On apprend à percevoir comme on applique le code de la route.
Pierre Bourlier, De l'intérieur du désastre, 2011

 

                                                                          

Dans Le Nez qui voque de Réjean Ducharme (Gallimard, 1967), Mille Milles, le narrateur de seize ans, est un veilleur immobile. Il est écrivain. Sa mélancolie, son amertume,  ne tient pas seulement à la perte de l’enfant qu’il était, comme on pourrait le penser, à la peur infantile de l’âge adulte, mais, au contraire, à la disparition du monde sous un tas de ferraille : « Je le veille loin derrière ». Le complément de phrase, merveilleux, est celui-ci : « Je ne peux pas laisser moi l’enfant seul dans le passé, seul présent dans toute l’absence, à la merci de l’oubli. Je le veille loin derrière. » (p. 9) Le jeune Mille Milles écrit sous les combles d’une chambre du Vieux-Montréal d’où il observe dans l’effroi, la colère et le rire, le devenir automobile de l’être humain, son oubli.

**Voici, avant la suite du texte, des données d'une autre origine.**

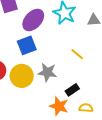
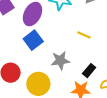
yellow circle: (22, 76) -> (38, 84), moved

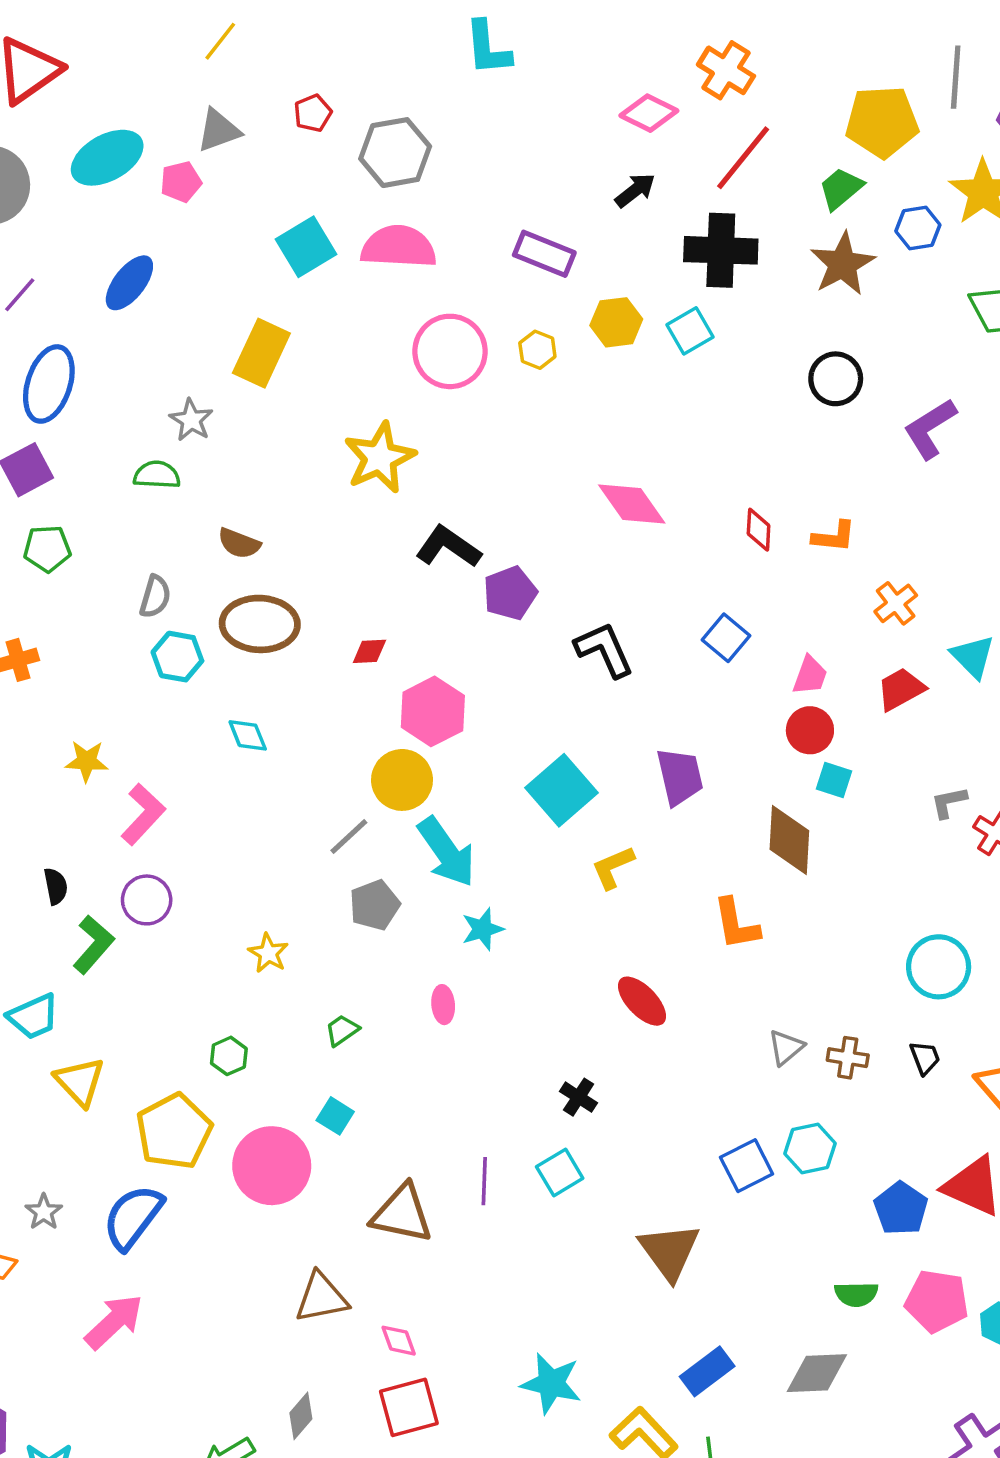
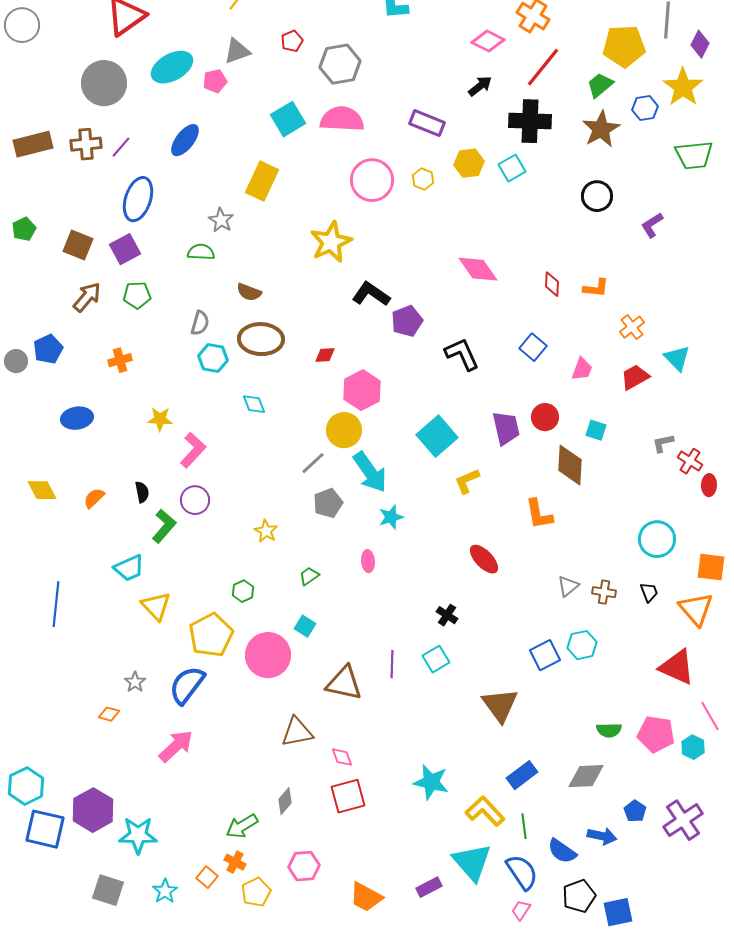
purple L-shape: (930, 429) -> (652, 225), size x0.7
red circle: (810, 730) -> (545, 417), moved
blue pentagon: (901, 1209) -> (635, 811), moved, size x0.7

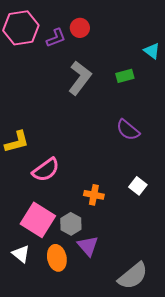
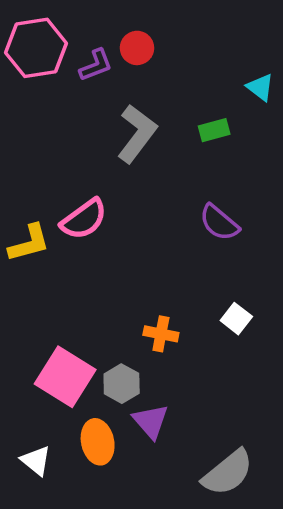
pink semicircle: (46, 170) -> (84, 219), moved
white triangle: (21, 254) -> (36, 461), moved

S’il se nomme Mille Milles, c’est que "son" enfant, qui n’est plus exactement lui-même, a une longueur d’avance sur le grand imbécile que l'homme dit civilisé et adulte est devenu, une longueur d'avance vers un autre imaginaire que celui du motorisé: 

« Il y en a qui disent avoir une automobile. Ils font erreur. On n’a pas une automobile; on est une automobile. On peut naître nain. On peut naître idiot. On peut naître sourd-muet. On ne peut pas naître automobile : on devient automobile, tout à coup. À l’école, la plupart des camarades avait hâte de devenir automobile. Serrant dans leurs poings un volant imaginaire, faisant imiter à leur bouche la voix tonitruante des pots d’échappement, ils faisaient du cent milles à l’heure, ils prenaient les virages en penchant de côté et en poussant des ululements de mort. Ils pouvaient presque tous, rien qu’en le voyant tourner un coin de rue, dire le nom, le sobriquet et la date de naissance de n’importe quelle automobile de la terre.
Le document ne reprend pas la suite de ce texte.